* Your objective: Copy out all lines of the records in which the word "Vornamen" appears.

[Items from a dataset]
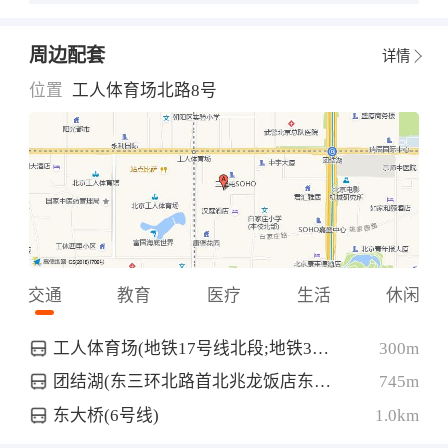
周边配套
详情
位置
工人体育场北路8号
交通
教育
医疗
生活
休闲
工人体育场(地铁17号线北段;地铁3号线)
300m
团结湖(东三环北路首北兆龙饭店东北侧约40米)
745m
东大桥(6号线)
1.0km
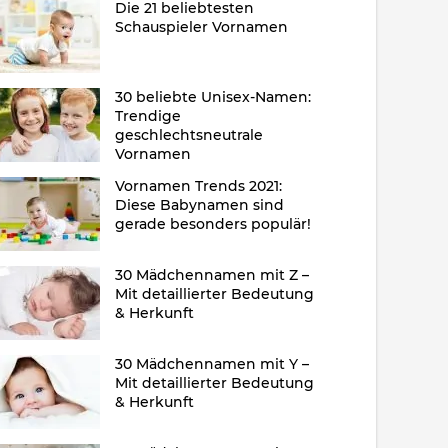
Die 21 beliebtesten
Schauspieler Vornamen
30 beliebte Unisex-Namen:
Trendige
geschlechtsneutrale
Vornamen
Vornamen Trends 2021:
Diese Babynamen sind
gerade besonders populär!
30 Mädchennamen mit Z –
Mit detaillierter Bedeutung
& Herkunft
30 Mädchennamen mit Y –
Mit detaillierter Bedeutung
& Herkunft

* Answer for the task:
Schauspieler Vornamen
Vornamen
Vornamen Trends 2021:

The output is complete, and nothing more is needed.